Tuesday, May 3, 2011

thinking about what may have been...

Dear Johnathon,
28 years ago I became your sister, your big sister. 28 years ago I went from being an only child to a big sister to you a precious seven pound little bundle of joy, who was perfect in every way. You sweet perfect baby boy you were my brother, my baby, my love and our family's world for six short weeks.
Today I can't help but miss you and think that we were supposed to grow up being two peas in a pod, we were supposed to be best friends who would share wonderful childhood memories. We were supposed to ride bikes and build forts and walk to school together every morning.
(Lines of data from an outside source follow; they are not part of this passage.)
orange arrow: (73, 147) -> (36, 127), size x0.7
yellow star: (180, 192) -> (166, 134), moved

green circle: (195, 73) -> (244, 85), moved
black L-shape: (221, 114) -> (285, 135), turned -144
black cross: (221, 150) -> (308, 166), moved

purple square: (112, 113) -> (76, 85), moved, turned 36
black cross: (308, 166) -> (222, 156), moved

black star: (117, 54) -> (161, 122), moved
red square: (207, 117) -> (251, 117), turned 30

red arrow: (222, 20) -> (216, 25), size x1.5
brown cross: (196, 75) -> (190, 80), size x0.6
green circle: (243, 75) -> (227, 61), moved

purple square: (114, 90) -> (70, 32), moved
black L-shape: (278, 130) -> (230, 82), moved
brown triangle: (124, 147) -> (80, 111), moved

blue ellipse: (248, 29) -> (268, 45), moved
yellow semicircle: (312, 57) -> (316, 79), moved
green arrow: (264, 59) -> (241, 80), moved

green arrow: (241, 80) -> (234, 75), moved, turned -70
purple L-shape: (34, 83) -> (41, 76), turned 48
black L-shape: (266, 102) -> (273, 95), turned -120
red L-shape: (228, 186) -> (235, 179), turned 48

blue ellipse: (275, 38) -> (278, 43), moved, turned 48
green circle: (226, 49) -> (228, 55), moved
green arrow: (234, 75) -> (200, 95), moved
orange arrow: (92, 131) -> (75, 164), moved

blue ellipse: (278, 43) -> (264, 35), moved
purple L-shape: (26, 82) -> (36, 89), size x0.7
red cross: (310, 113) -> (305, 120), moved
You were supposed to be in the stands on my graduation day. You were supposed to be the one I called to tell I had met the man of my dreams. You were supposed to be there when I had kids and I in turn when you became a father. Today we should be hosting a party to celebrate your 28th birthday, but instead I think of all the should haves, I wonder about all the would haves. Most May 3rds I'm OK that you aren't celebrating your birthday with us, but with Jesus I mean come on I bet He throws a much better birthday party, but today well it feels different. I feel sad, very sad and selfish wishing I was the one putting candles on your birthday cake right now. Selfishly wishing I could see your face if only for a moment, wishing I could hear what your voice would've sounded like what my name would sound like coming out of your mouth. Today I miss you very much. Today I'm wondering what you would look like, how tall would you be, would your beautiful hair still be blond? Would you be married or have kids? Would you be funny like our dad, or quiet like me?
(Would he...would he..would he? the list goes on and on) Well I do know one thing your life on earth with us was so short but you will live in my heart every day of my life, until one day I will get to see for myself if your hair is still blond, if you are quiet like me or funny like dad. One day there will be no would haves or should haves only forever making new wonderful memories with you. Happy Birthday Johnathon, I love you!

Love,
your big sister

2 comments:

Gharrity Family de Santa Fe said...

This brought tears to my eyes... I'm so sorry for your sadness Shiri. But he is with Jesus and probably had the best birthday ever! You are in my prayers..

Anonymous said...

Shiri, Thank you for sharing your beautiful letter to your brother. I know he lives within your heart right next to Jesus. I can only IMAGINE how wonderful it will be when we get to see Johnathan, Shane, Papa, Grandpa Tony, Your Nana, and all those that we love that have gone to be with our Lord.